Il genere comprende 40-50 specie, una decina delle quali apparteneti alla flora spontanea italiana, distribuite in tutta la penosola, con prevalenza nelle zone collinari e montane, perlopiù nei pressi delle abitazioni , nei prati falciati, lungo i bordi delle strade e i sentieri, nei prati a pascolo. Otto, fra cui Leucanthemum vulgare  sono presenti sull’arco alpino.
Erbacea perenne, Leucanthemum vulgare forma fusti allungati, glabri o poco tomentosi, poco fogliosi, alti da 30 a 100 centimetri. Ha un breve rizoma e radici secondarie fasciculate. I fusti sono gracili e flessuosi, percorsi da scanalature rosseggianti. Le fogie, irregolarmente incise e lobate, sono basali e, in minor numero, caulinari. Infine l’infiorescenza: un capolino terminale e unico, sorretto da un calice di squame embricate, formato da fiori esterni ligulati bianchi, disposti a raggera intorno a un cuore di fiori gialli. I fiori del raggio, liguulati, sono femminili e raramente bisessuali),mentre quelli tubolosi del disco centrale sono bisessuali. I capolini hanno la caratteristica, condivisa con le altre specie del genere, di chiudersi nelle giornate umide e fredde, e di notte dopo il tramonto, per riaprirsi al mattino con il sole, perciò gli Inglesi la chiamano eye daisy, occhio del giorno.

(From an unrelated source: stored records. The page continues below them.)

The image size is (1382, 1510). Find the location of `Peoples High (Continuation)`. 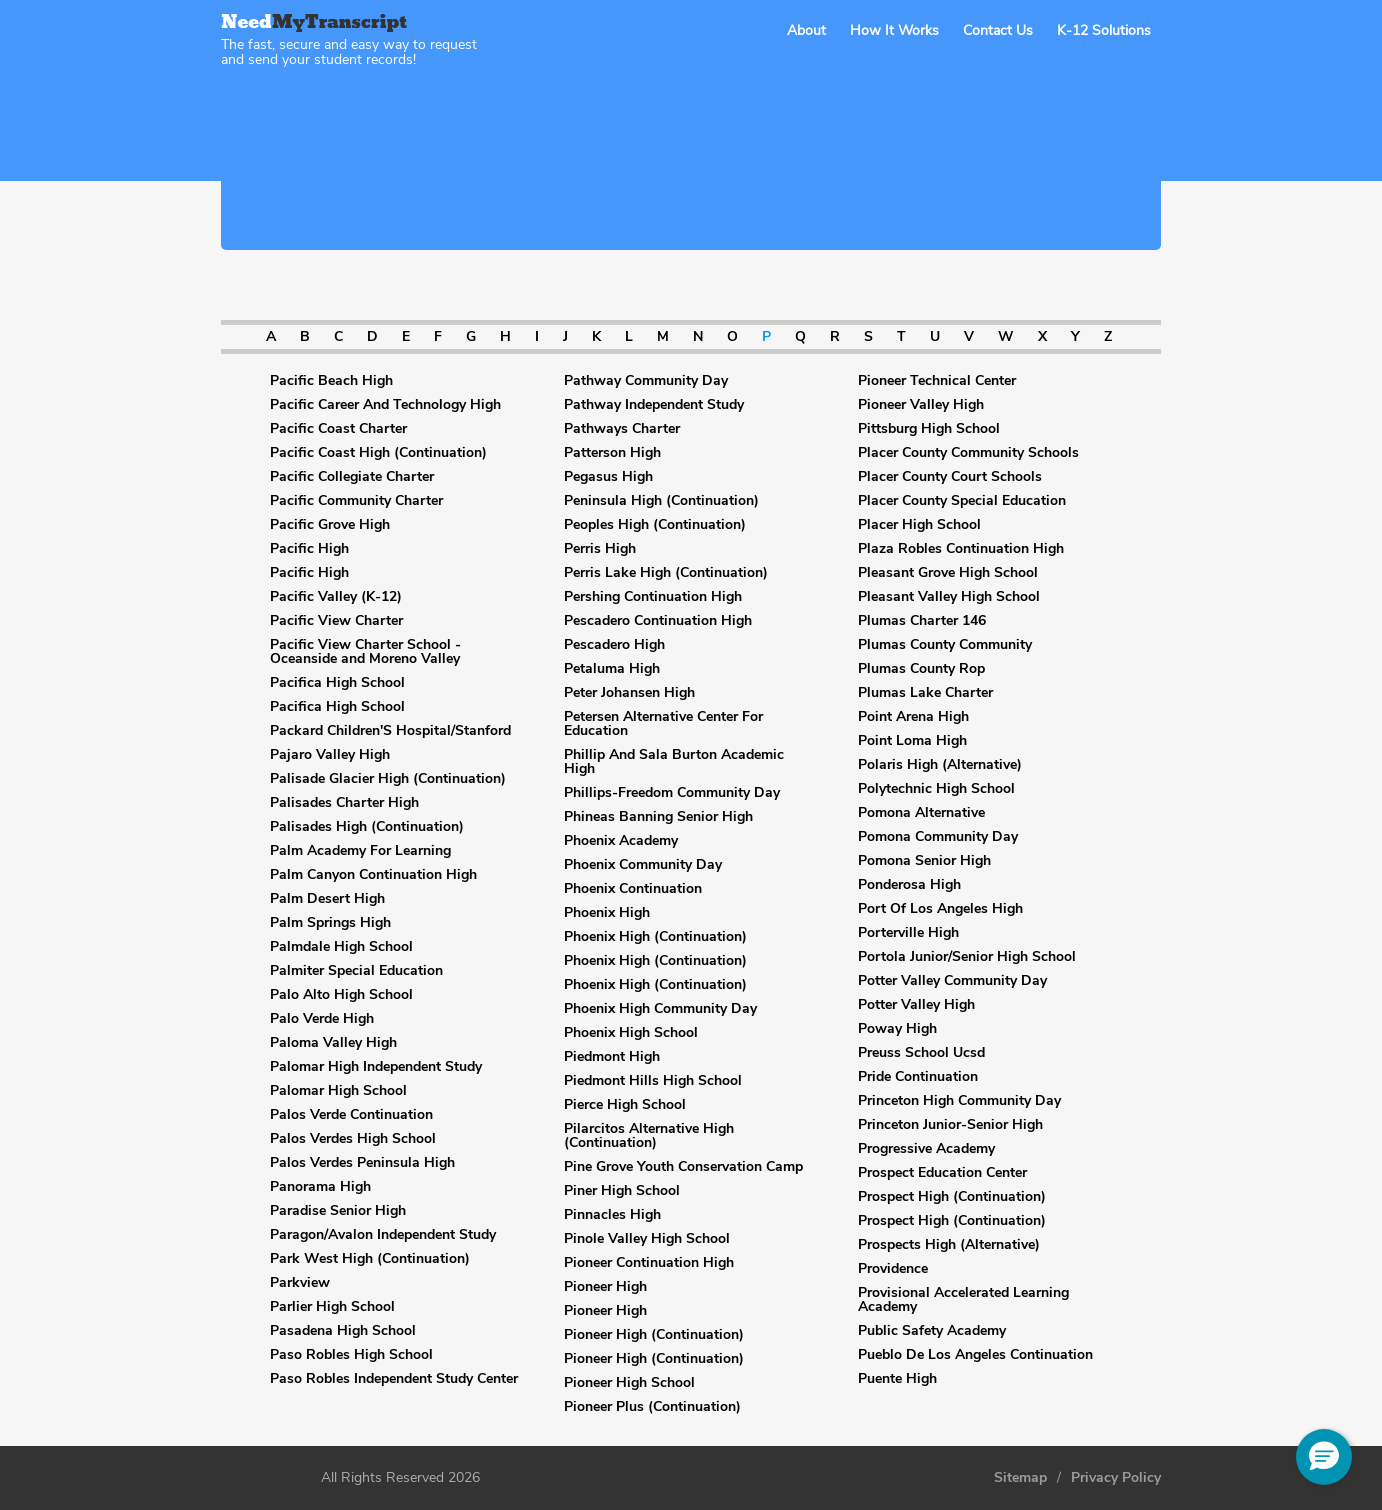 Peoples High (Continuation) is located at coordinates (655, 525).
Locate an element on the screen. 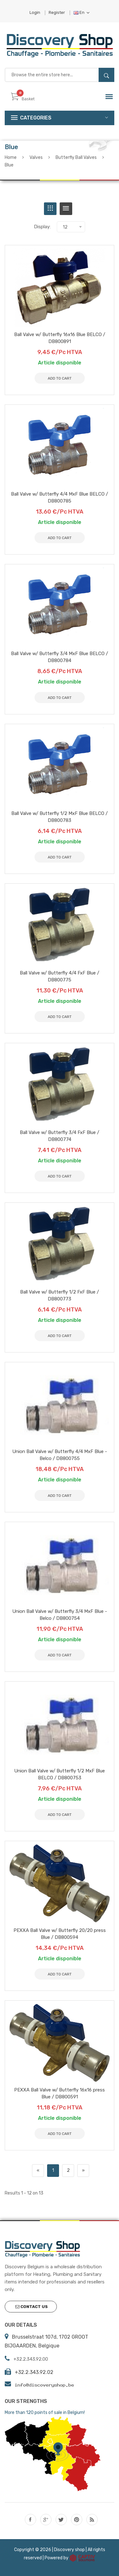  Valves is located at coordinates (36, 157).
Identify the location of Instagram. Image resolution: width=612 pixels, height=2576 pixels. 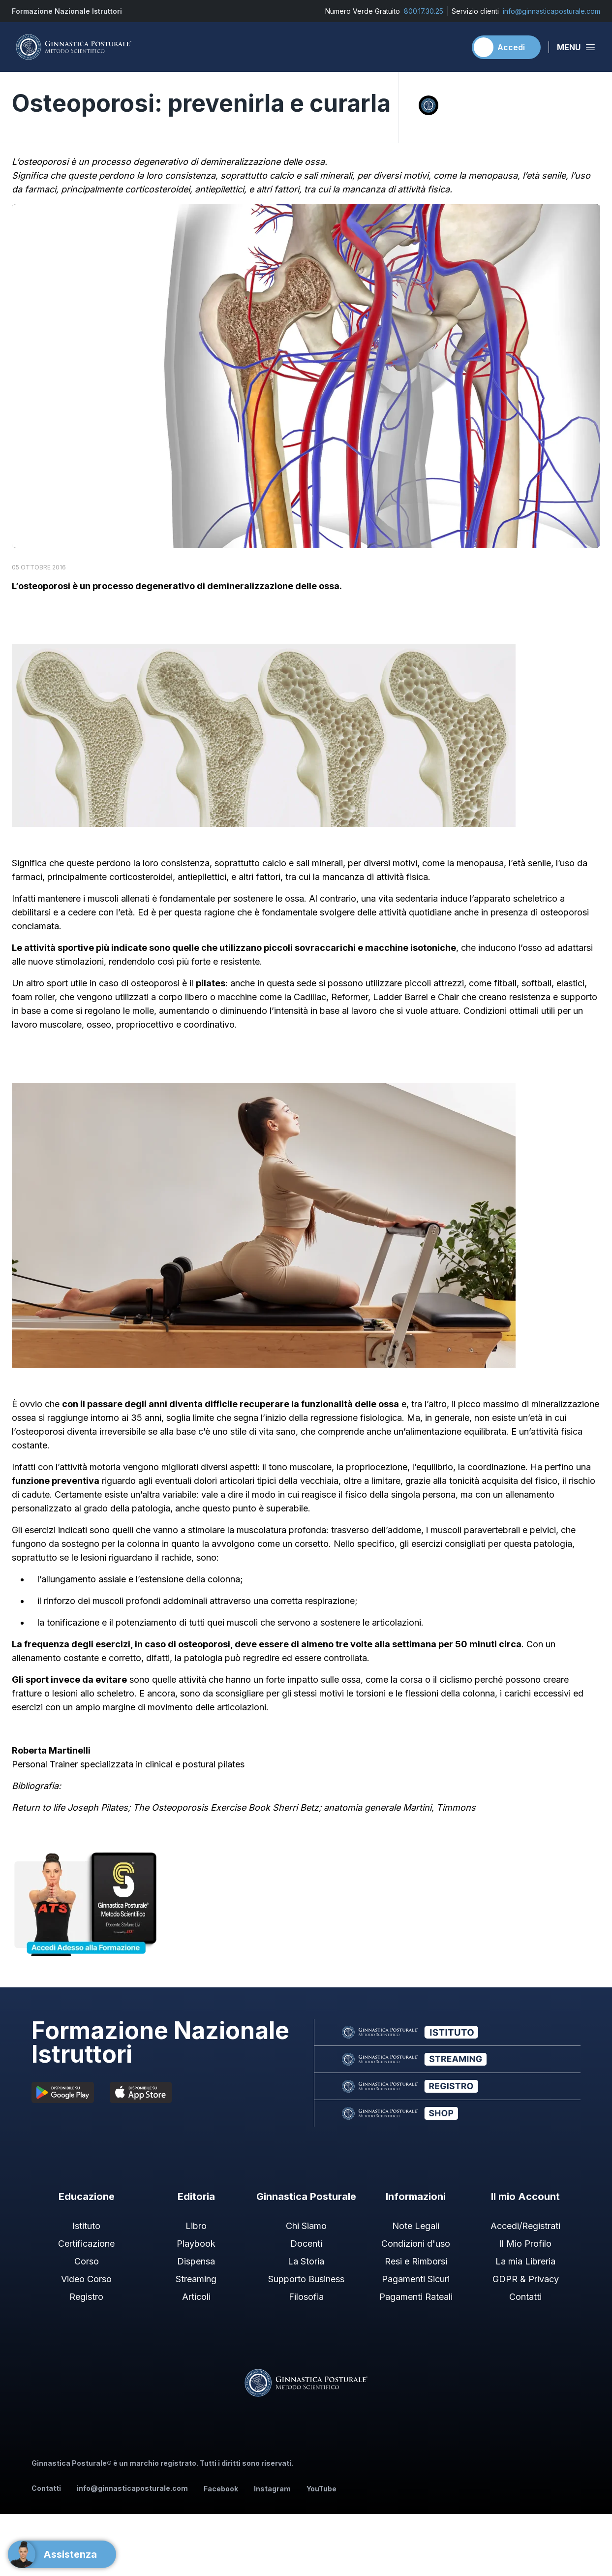 (272, 2488).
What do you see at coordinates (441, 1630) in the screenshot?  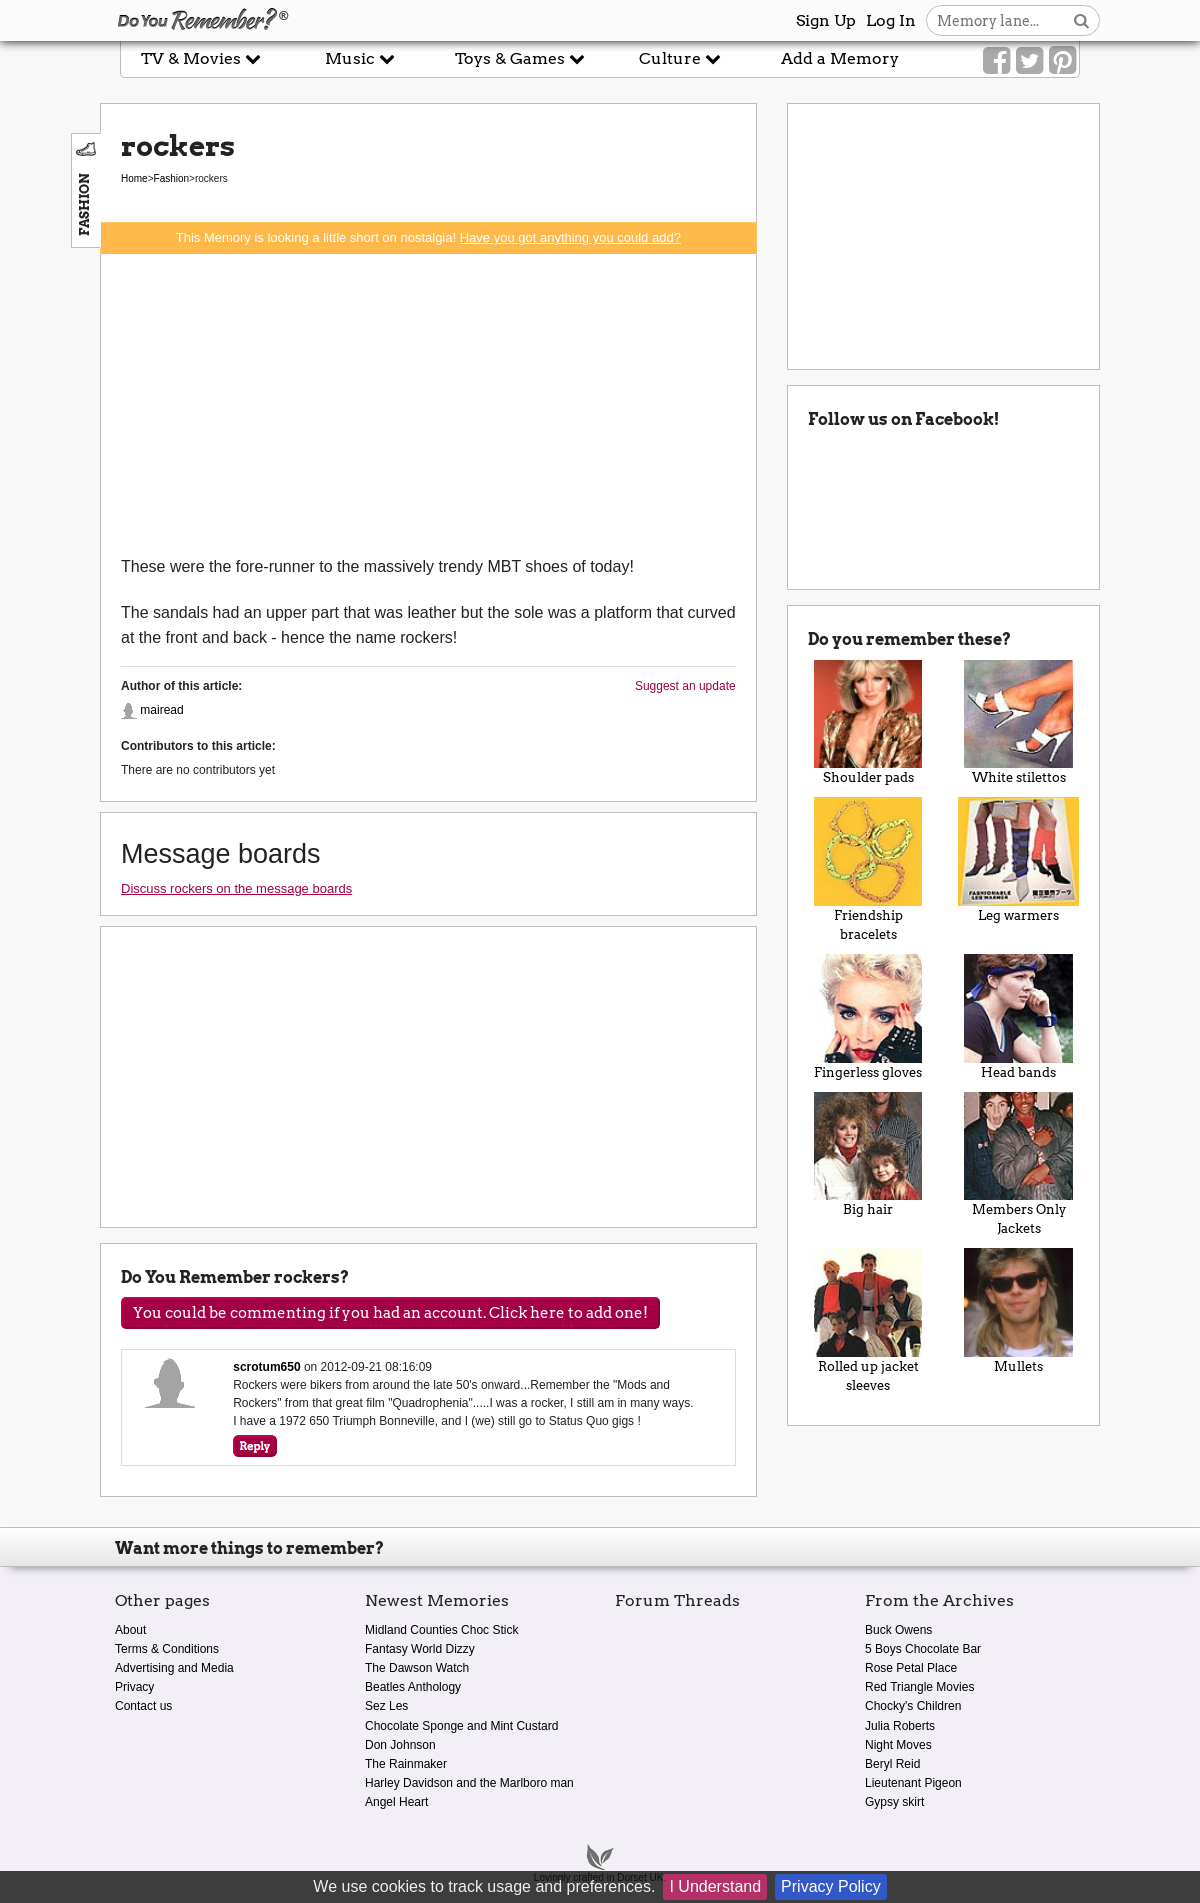 I see `Midland Counties Choc Stick` at bounding box center [441, 1630]. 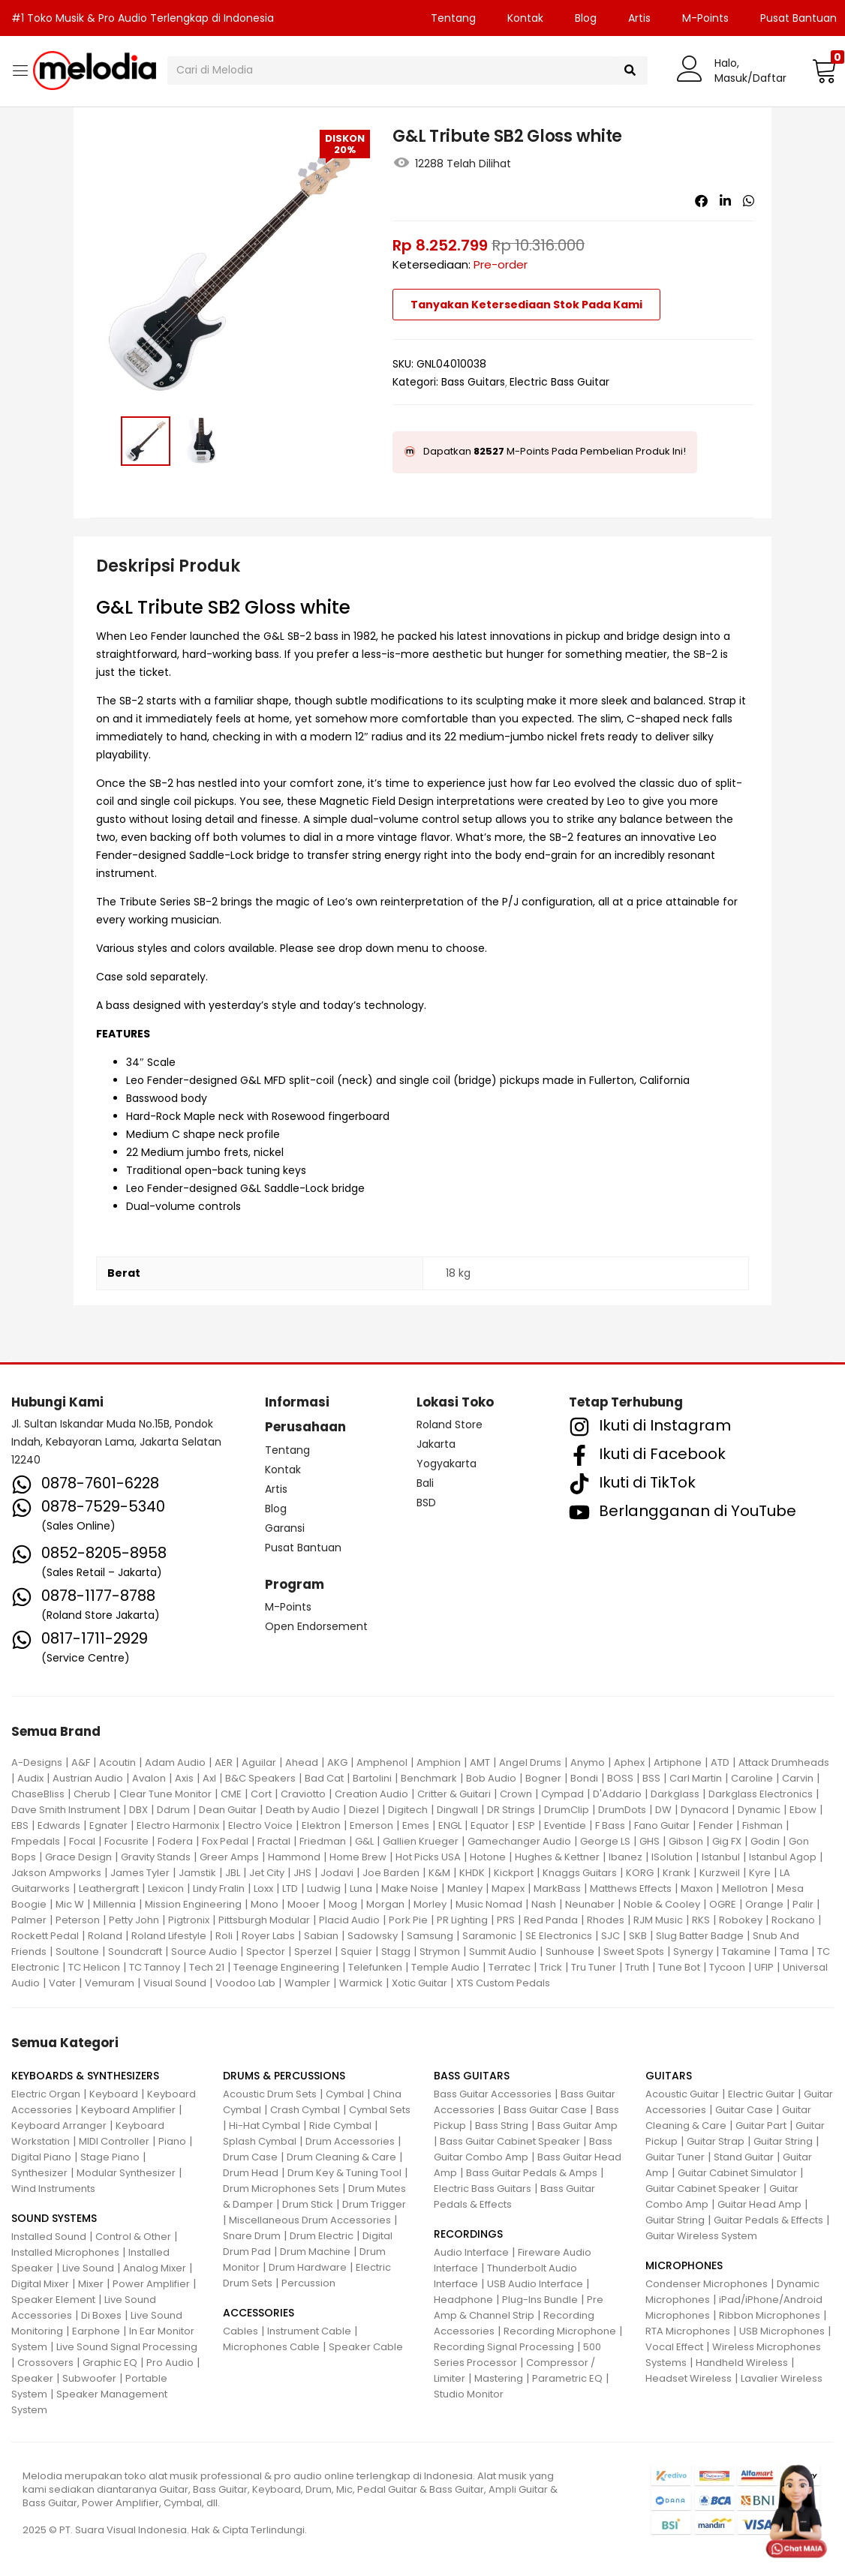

Leucanthemum vulgare è originaria dell’Europa settentrionale fino al Caucaso e alla Siberia, si è naturalizzata in America settentrionale e meridionale e in Australia, e in Italia è presente ovunque, anche se è meno diffusa al Sud. Molto rustica, cresce fino a 1800 metri di altitudine, nei prati, ai bordi delle strade, nei boschi radi e nei fossi; ma anche nei campi e colture, in ambienti ruderali e frutteti. Predilige i terreni mediamente umidi e fertili, da calcarei a silicei, a pH neutro.
I capolini delle margherite amanano un caratteristico odore, un po’ acre,, che non piace a tutti, ma a me sì, ma non le foglie, come avviene invece con i Chrysanthemum: questa caratteristica ha fatto in passato da spartiacque fra i due genere.